TACは、ベトナム戦争終結の翌1976年ASEANの当初の加盟5か国が調印した条約で、加盟国同士が相互の主権と領土を尊重し、内政不干渉・紛争の平和的解決を誓ったものだ(資料参照)。もし紛争が発生した場合も、加盟国は武力による威嚇や武力行使を控え、友好的交渉で紛争を解決するよう求められる。
87年の議定書改定でASEAN以外の国もTACに加盟できるようになり、現在ASEANは周辺国にも加盟を呼びかけている。03年6月にはロシアがASEANとの共同声明でTACの重要性を確認し、10月には中国とインドが同条約に署名した。また核保有国のロシアと中国は、ASEANが推進している「東南アジア非核地帯構想」の実効性を保障する非核兵器地帯条約付属議定書にも署名の用意があると表明している。

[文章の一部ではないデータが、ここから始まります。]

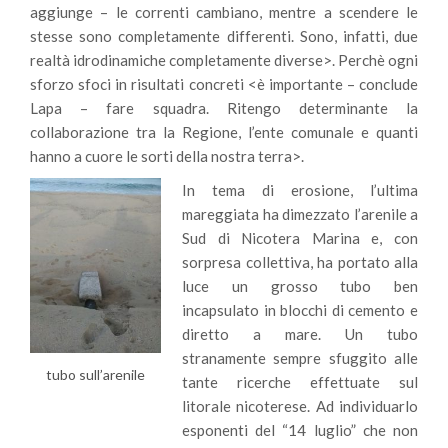
aggiunge – le correnti cambiano, mentre a scendere le
stesse sono completamente differenti. Sono, infatti, due
realtà idrodinamiche completamente diverse>. Perchè ogni
sforzo sfoci in risultati concreti <è importante – conclude
Lapa – fare squadra. Ritengo determinante la
collaborazione tra la Regione, l’ente comunale e quanti
hanno a cuore le sorti della nostra terra>.
In tema di erosione, l’ultima
mareggiata ha dimezzato l’arenile a
Sud di Nicotera Marina e, con
sorpresa collettiva, ha portato alla
luce un grosso tubo ben
incapsulato in blocchi di cemento e
diretto a mare. Un tubo
stranamente sempre sfuggito alle
tubo sull’arenile
tante ricerche effettuate sul
litorale nicoterese. Ad individuarlo
esponenti del “14 luglio” che non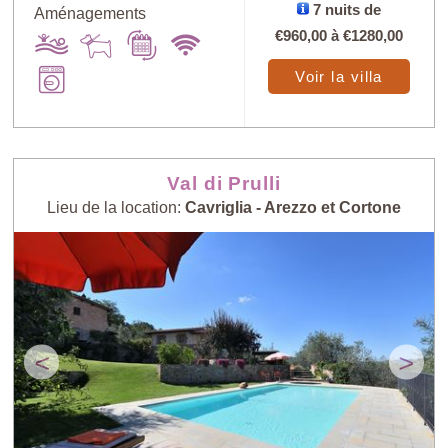
7 nuits de
Aménagements
€960,00
à
€1280,00
Voir la villa
Val di Prulli
Lieu de la location:
Cavriglia - Arezzo et Cortone
<
>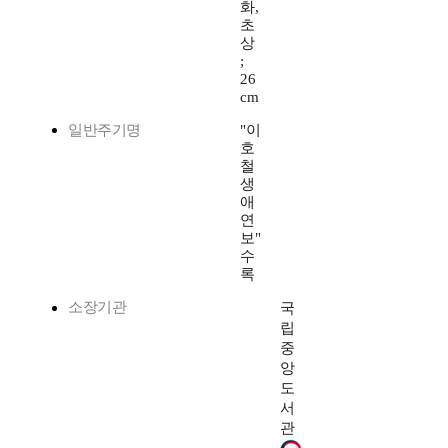
화,
초
상
;
26
cm
일반주기명
"이
호
철
생
애
연
보"
수
록
소장기관
국
립
중
앙
도
서
관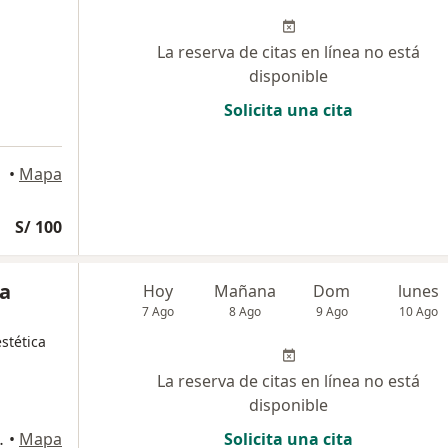
La reserva de citas en línea no está
disponible
Solicita una cita
 Mar
•
Mapa
S/ 100
ía
Hoy
Mañana
Dom
lunes
7 Ago
8 Ago
9 Ago
10 Ago
stética
La reserva de citas en línea no está
disponible
na 1302, Magdalena del Mar
•
Mapa
Solicita una cita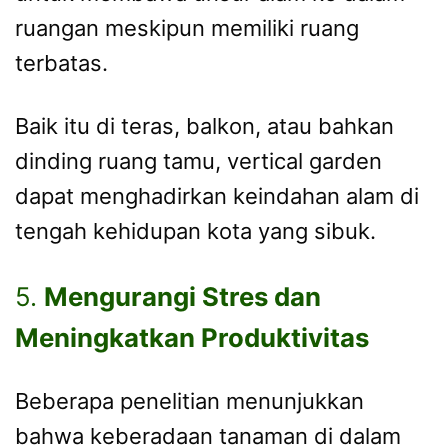
ruangan meskipun memiliki ruang
terbatas.
Baik itu di teras, balkon, atau bahkan
dinding ruang tamu, vertical garden
dapat menghadirkan keindahan alam di
tengah kehidupan kota yang sibuk.
5.
Mengurangi Stres dan
Meningkatkan Produktivitas
Beberapa penelitian menunjukkan
bahwa keberadaan tanaman di dalam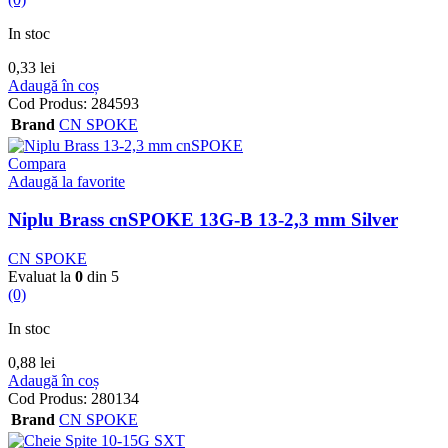
In stoc
0,33
lei
Adaugă în coș
Cod Produs:
284593
Brand
CN SPOKE
Compara
Adaugă la favorite
Niplu Brass cnSPOKE 13G-B 13-2,3 mm Silver
CN SPOKE
Evaluat la
0
din 5
(0)
In stoc
0,88
lei
Adaugă în coș
Cod Produs:
280134
Brand
CN SPOKE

こうした流れの中でASEAN各国には、日米関係を盾に加盟に否定的な態度をとる日本への不満が高まっていた。
先制攻撃路線と矛盾
「すべての国家が外部から干渉・転覆または強制されずに存在する権利」を謳うTACの基本原則は、正当な理由もなくイラクという独立国家への一方的攻撃を仕掛けた米ブッシュ政権の「テロ戦争」路線とは完全に矛盾する。その原則に立てば、ブッシュのイラク攻撃を支持することなどありえず、まして不法な占領支配に参加するなど本来ありえない選択だ。だからこそ外務省北米局は加盟に反対してきたのであり、小泉首相は加盟の意味を「象徴的なもの」と低めようとしたのだ。
小泉内閣がTAC加盟を決断せざるを得なかった背景には、経済成長を続ける中国がASEAN諸国との関係改善を進め、政治的経済的な主導権を握ろうという勢いを見せていることへの焦燥感がある。同地域への最大の経済援助国でありながら、政治的にはなんら影響力を行使しえないことへの焦りである。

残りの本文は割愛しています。